Reviewing the development cycle and troubleshooting tasks.
Preparing load plans: For projects involving lots of mappings, understanding dependencies between them is easier, improving the planning of execution orders.
Documenting data lineage.
Building a data model based on these metadata tables, which can then be leveraged in reports to provide insights into the development lifecycle.
Gauging the complexity and volume of existing ETL processes when transitioning to other tools or platforms.

To accomplish these objectives, the queries can be constructed in the following way:

Informatica Repository Metadata Query

In this query, we focus primarily on the REPL_TBL_MAPPING table (which is actually a view). It provides essential metadata such as the mapping name, the subject area where it is located, and the names of the source table and target table.

We can then join this table with others, such as OPB_SRC, OPB_TARG and OPB_SUBJECT, to obtain further information regarding the source, target, and subject area respectively.

The query has the following structure:

1. Staging

For staging mappings, the query is relatively straightforward. We can obtain the mapping name, subject area, source name and target name directly from the REPL_TBL_MAPPING table, and since these mappings are loaded directly from the source model, there are normally no dependencies on previous mappings:

SELECT
        DISTINCT M.SUBJECT_AREA,
        M.MAPPING_NAME AS TARGET_MAPPING,
        CASE WHEN S.OWNERNAME IS NULL THEN ‘FILE’ ELSE ‘EBS’ END AS SOURCE_ORIGIN,
        ‘None’ AS SOURCE_MAPPING,
        M.SOURCE_NAME,
        M.TARGET_NAME
FROM
	REP_TBL_MAPPING M
	INNER JOIN OPB_SRC S
	ON M.SOURCE_ID = S.SRC_ID
WHERE (1=1)
	AND M.SUBJECT_AREA IN (‘SALES_SDE’)

The data can be joined with the OPB_SRC table using the SOURCE_ID column to retrieve the owner’s name or the source model. In this example, for all rows that meet the join condition, the owner’s name will only remain blank if the data originates from a manual file. We assign the value ‘FILE’ to these cases, indicating that the data source is a file rather than a predefined model.

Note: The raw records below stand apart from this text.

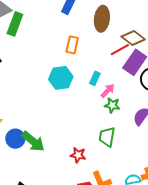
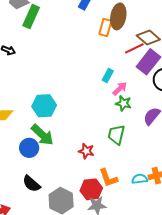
orange rectangle: (72, 45) -> (105, 28), moved
cyan hexagon: (61, 78) -> (44, 106), moved
blue circle: (15, 139) -> (29, 148), moved

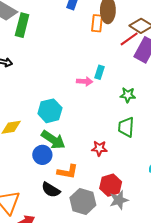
cyan rectangle: (108, 75) -> (100, 72), moved
pink arrow: (120, 89) -> (85, 81), moved, turned 56
orange L-shape: (108, 178) -> (68, 172), moved, turned -50

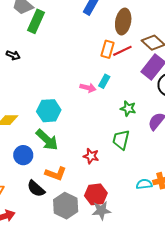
orange rectangle: (97, 23) -> (107, 49), moved
red line: (129, 39) -> (122, 51), moved
blue circle: (42, 155) -> (23, 155), moved

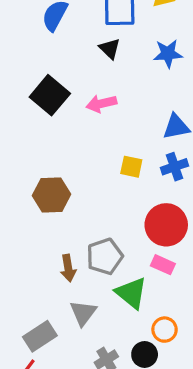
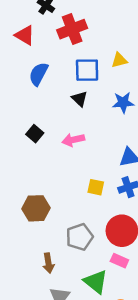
black square: (50, 95) -> (35, 134), size x0.6
gray pentagon: (105, 256) -> (80, 237), moved

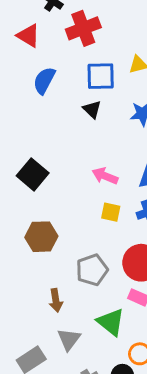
black square: (35, 134) -> (33, 174), moved, size x1.5
pink arrow: (73, 140) -> (105, 176), moved, turned 35

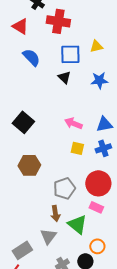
red cross: (83, 28) -> (58, 21), turned 30
blue semicircle: (44, 80) -> (31, 57), turned 108
brown arrow: (56, 300) -> (55, 213), moved

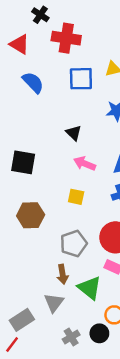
black triangle: (64, 77) -> (74, 133), moved
black square: (23, 122) -> (23, 162), turned -30
yellow square: (77, 148) -> (76, 197), moved

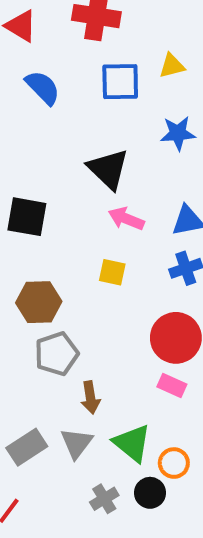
black triangle: (74, 133) -> (108, 169), size x1.6
gray pentagon: (74, 244) -> (57, 354), moved
green triangle: (90, 288) -> (132, 443), moved
gray rectangle: (22, 320) -> (27, 447), moved

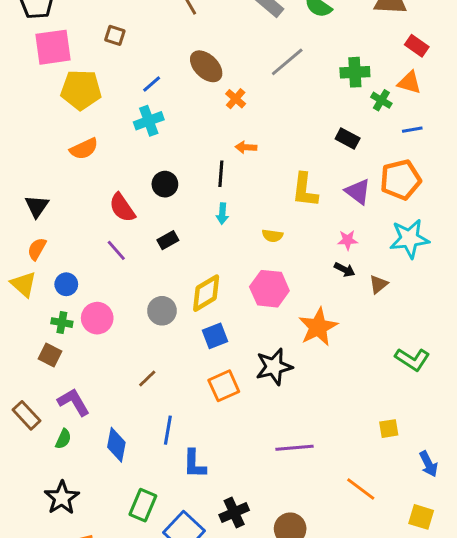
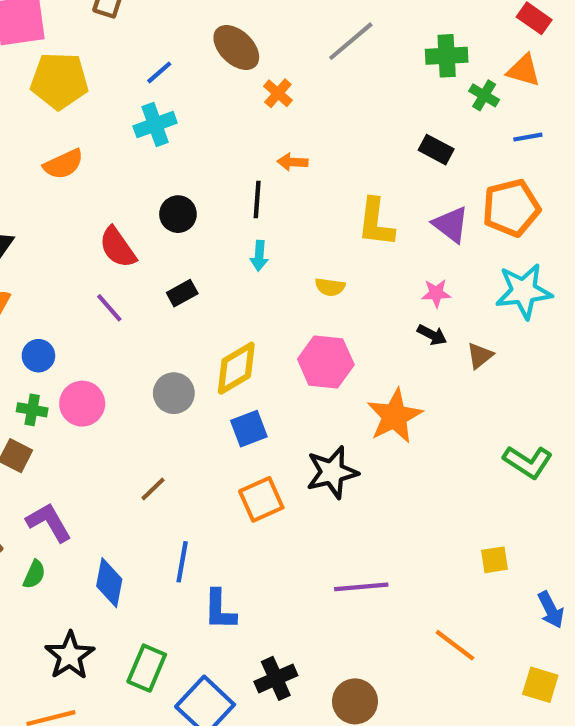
black star: (62, 498) -> (70, 656), moved

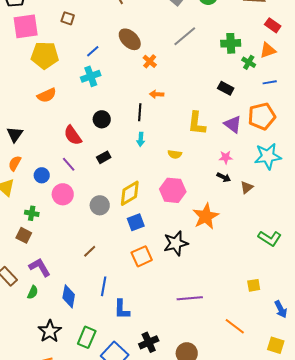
orange triangle: (524, 70) -> (268, 50), turned -36
blue circle: (38, 356) -> (42, 175), moved
pink circle: (82, 404) -> (63, 194), moved

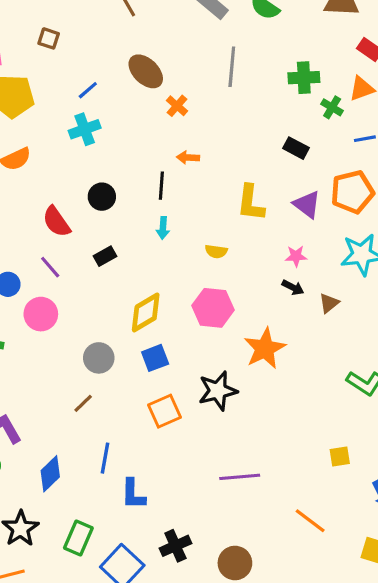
gray line: (185, 36) -> (232, 67), turned -45
gray circle: (100, 205) -> (99, 358), moved
blue diamond: (69, 296) -> (50, 474), turned 35

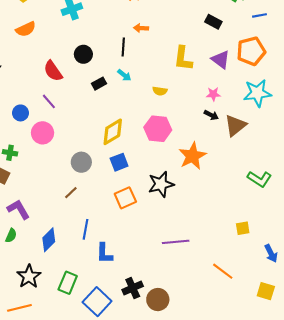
cyan arrow: (163, 228) -> (124, 75), turned -56
black rectangle: (105, 256) -> (99, 84), moved
brown triangle: (329, 303) -> (235, 126), size x1.6
brown circle: (235, 563) -> (158, 300), moved

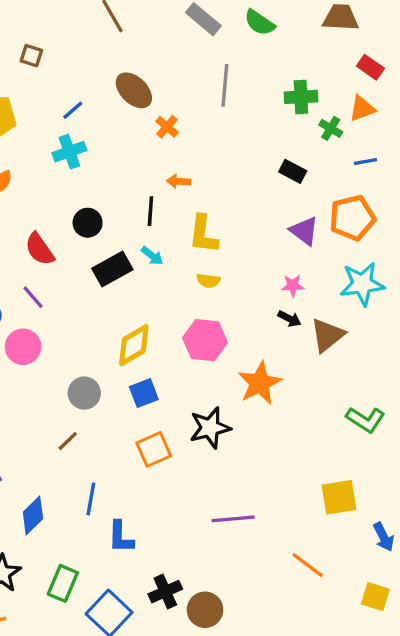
yellow L-shape: (183, 58) -> (203, 234), moved
black rectangle: (99, 84) -> (112, 269), size x1.6
yellow square: (243, 228) -> (339, 497), size x1.6

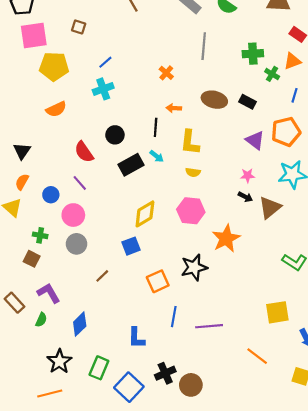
brown ellipse: (134, 90) -> (214, 100), moved, turned -30
blue line: (365, 161) -> (295, 95), turned -64
gray circle: (84, 393) -> (76, 244), moved
blue square: (144, 393) -> (131, 246), moved
blue line: (91, 499) -> (174, 317), moved

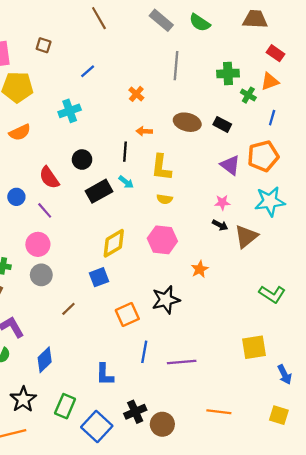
blue line: (105, 62) -> (88, 71), moved
blue circle: (51, 195) -> (16, 197), moved
orange star: (226, 239) -> (200, 269), size x0.6
orange line: (257, 356) -> (219, 412), moved, turned -30

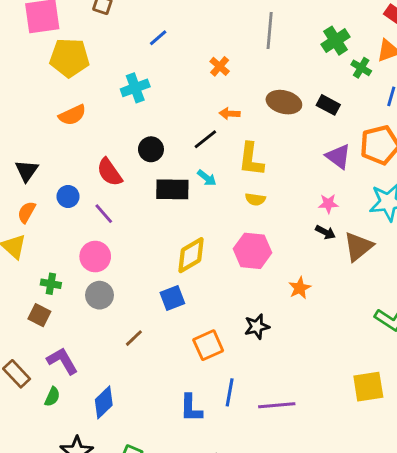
green cross: (228, 74) -> (335, 41), turned -30
black line: (125, 152) -> (205, 139), turned 48
black rectangle: (99, 191) -> (172, 189), turned 30
black star: (166, 300) -> (257, 327), size x0.7
blue L-shape: (105, 374) -> (191, 408), moved

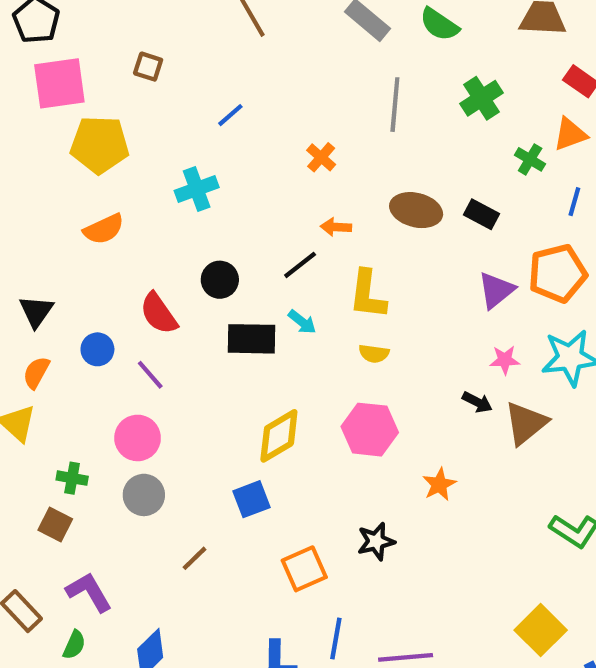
green cross: (335, 41) -> (482, 98), moved
purple triangle: (338, 156) -> (496, 290), turned 44
pink star: (328, 204) -> (505, 360), moved
yellow square: (368, 387) -> (541, 630), turned -36

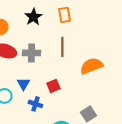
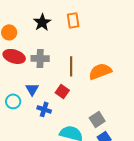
brown line: (62, 47) -> (71, 66), moved
red square: (53, 86) -> (62, 91), turned -32

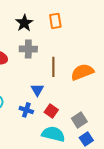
gray cross: (40, 58) -> (28, 49), moved
blue triangle: (32, 89) -> (37, 90), moved
red square: (62, 91) -> (51, 111), moved

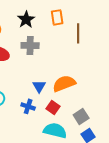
brown line: (53, 67) -> (78, 33), moved
orange semicircle: (82, 72) -> (64, 83), moved

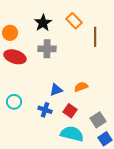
orange rectangle: (57, 17) -> (74, 21), turned -35
orange semicircle: (64, 83) -> (81, 87), size x0.6
blue triangle: (39, 86) -> (56, 90), turned 40

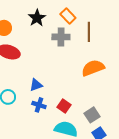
gray cross: (47, 49) -> (61, 37), moved
orange semicircle: (81, 87) -> (93, 68), moved, size x1.6
blue triangle: (56, 90) -> (36, 85), moved

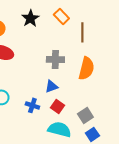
gray cross: (61, 37) -> (55, 59), moved
orange semicircle: (93, 68) -> (86, 68), turned 125
blue triangle: (36, 85) -> (51, 86), moved

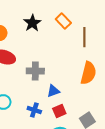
gray cross: (55, 59) -> (35, 71), moved
red square: (57, 106) -> (59, 111), turned 32

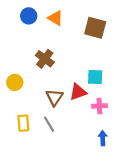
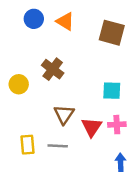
yellow circle: (15, 82) -> (19, 84), moved
red triangle: (78, 92) -> (92, 127), moved, turned -36
gray line: (49, 124) -> (58, 146), turned -56

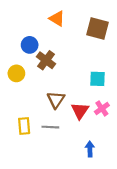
blue circle: (34, 19) -> (30, 45), moved
pink cross: (117, 125) -> (102, 108), turned -32
blue arrow: (121, 162) -> (90, 149), moved

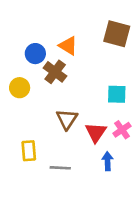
orange triangle: (57, 19) -> (68, 46), moved
gray line: (50, 127) -> (60, 168), moved
blue arrow: (90, 149) -> (108, 161), moved

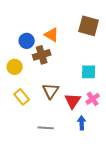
brown cross: (55, 72) -> (42, 55), turned 36
yellow rectangle: (29, 151) -> (22, 97), moved, turned -35

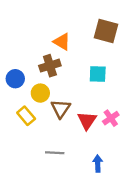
blue circle: (27, 41) -> (15, 79), moved
yellow circle: (15, 67) -> (40, 93), moved
cyan square: (89, 72) -> (98, 74), moved
blue arrow: (82, 123) -> (98, 163), moved

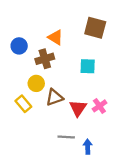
blue circle: (15, 79) -> (19, 46), moved
brown triangle: (61, 109) -> (54, 97), turned 36
gray line: (55, 153) -> (66, 137), moved

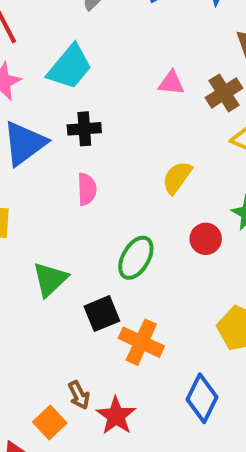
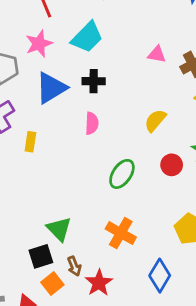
green triangle: (50, 279) -> (59, 229), moved, turned -36
black square: (102, 314) -> (41, 256), moved

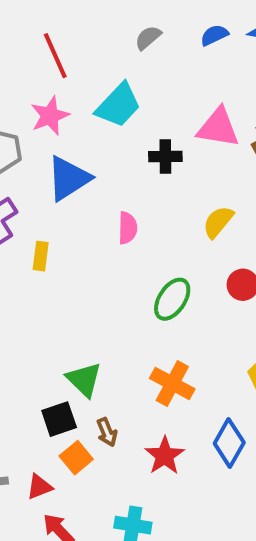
pink triangle: (157, 54) -> (218, 128), size x1.6
black cross: (94, 81) -> (165, 156), moved
red star: (99, 283) -> (165, 456), moved

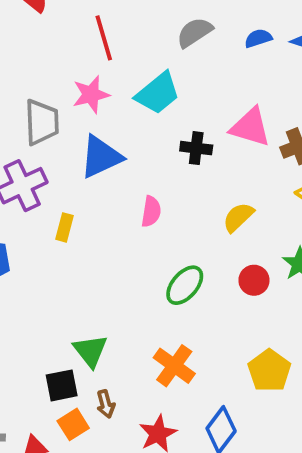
gray semicircle: (148, 38) -> (195, 32), size x1.4

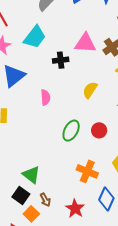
red circle: (254, 280) -> (99, 130), moved
orange cross: (174, 366) -> (87, 171), moved
black square: (62, 385) -> (21, 196), turned -30

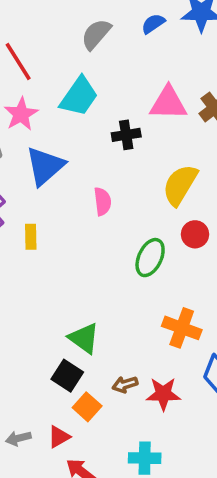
yellow semicircle: (90, 90) -> (180, 185), size x1.4
red circle: (99, 130) -> (195, 234), moved
brown arrow: (45, 200) -> (125, 384), moved, turned 104
red star: (75, 208) -> (163, 394), turned -30

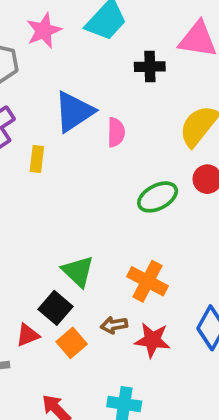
blue triangle: (45, 166) -> (74, 112), moved
green ellipse: (150, 258) -> (158, 197), turned 30
orange cross: (182, 328) -> (148, 281), moved
red triangle: (59, 437) -> (28, 335), moved

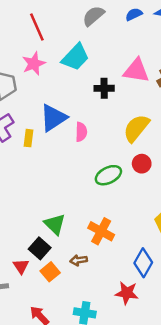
yellow rectangle: (37, 159) -> (28, 138), moved
red triangle: (28, 335) -> (21, 266), turned -42
red star: (152, 340) -> (127, 293), moved

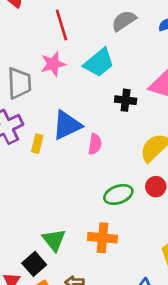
orange cross: (101, 231) -> (103, 238), moved, turned -30

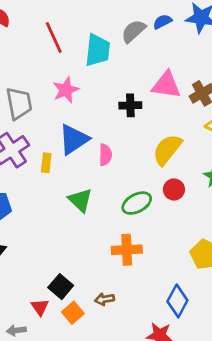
gray semicircle: (124, 21) -> (133, 31), moved
cyan trapezoid: (99, 63) -> (98, 50), moved, turned -36
pink star: (53, 64) -> (66, 90), moved
green triangle: (54, 240) -> (80, 200), moved

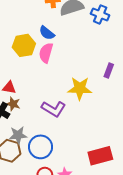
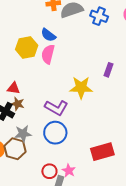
blue circle: (41, 147) -> (55, 133), moved

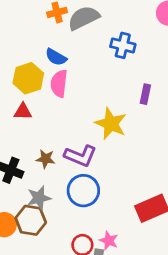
blue cross: (99, 16) -> (123, 45), moved
red triangle: (13, 88) -> (23, 112), moved
yellow star: (81, 88) -> (111, 124), turned 30
brown star: (18, 104) -> (46, 159), moved

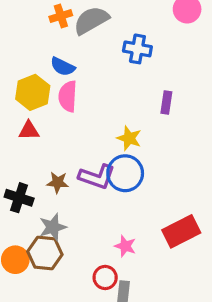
yellow star: (111, 124) -> (129, 138), size x0.7
blue circle: (83, 191) -> (125, 173), moved
pink star: (109, 241) -> (125, 246), moved

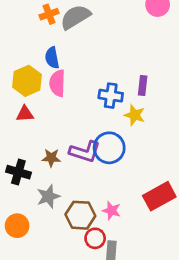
blue cross: (137, 49) -> (111, 96), moved
blue semicircle: (63, 67) -> (52, 58), turned 55
yellow star: (129, 138) -> (135, 115), moved
brown hexagon: (45, 253) -> (80, 215), moved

Finally, we can filter the data to apply this logic exclusively to the mappings within the desired subject area (in this example, the subject area is named SALES_SDE).

The result is a table that retrieves all the necessary data, displaying one row for each source used in the mapping:

SUBJECT_AREA	TARGET_MAPPING	SOURCE_ORIGIN	SOURCE_MAPPING	SOURCE_NAME	TARGET_NAME
SALES_SDE	SDE_COUNTRY_M	EBS	None	S_COUNTRY	W_COUNTRY_S
SALES_SDE	SDE_REGION_M	EBS	None	S_REGION	W_REGION_S
SALES_SDE	SDE_PROD_CAT_M	FILE	None	PROD_CAT_FILE	W_PROD_CAT_S
SALES_SDE	SDE_PRODUCT_M	EBS	None	S_PRODUCT	W_PRODUCT_S

2. Dimensions and Facts

Here the query becomes more complex. Mappings will now use the target tables from other mappings as their source, so it is necessary to check these dependencies and list them in the result table:

SELECT
        DISTINCT M.SUBJECT_AREA,
        M.MAPPING_NAME AS TARGET_MAPPING,
        CASE WHEN M.SOURCE_NAME IN (SELECT TARGET_NAME FROM REP_TBL_MAPPING WHERE SUBJECT_AREA = SALES_SIDC)
             THEN M.SUBJECT_AREA
             ELSE F.SUBJ_NAME
        END AS SOURCE_ORIGIN,
        LISTAGG (DISTINCT SIDC.MAPPING_NAME, ‘, ‘) 
        WITHIN GROUP (ORDER BY SIDC.MAPPING_NAME) OVER (PARTITION BY M.SOURCE_NAME) AS SOURCE_MAPPING,
        M.SOURCE_NAME,
        M.TARGET_NAME
FROM
	REP_TBL_MAPPING M
        INNER JOIN OPB_TARG T
        ON M.SOURCE_NAME = T.TARGET_NAME
        INNER JOIN OPB_SUBJECT F
        ON T.SUBJ_ID = F.SUBJ_ID
        INNER JOIN (
             SELECT
                  DISTINCT M.SUBJECT_AREA,
                  M.MAPPING_NAME,
                  M.SOURCE_NAME,
                  T.TARGET_NAME,
                  M.SUBJECT_ID,
                  T.SUBJ_ID
             FROM
                  REP_TBL_MAPPING M
                  INNER JOIN OPB_TARG T
                  ON M.TARGET_NAME = T.TARGET_NAME
                  AND M.SUBJECT_ID = T.SUBJ_ID
             WHERE (1=1)
                  AND T.IS_VISIBLE = 1
        ) SIDC
        ON M.SOURCE_NAME = SIDC.TARGET_NAME
        AND T.SUBJ_ID = SIDC.SUBJ_ID
WHERE (1=1)
        AND M.SUBJECT_AREA IN (‘SALES_SIDC’)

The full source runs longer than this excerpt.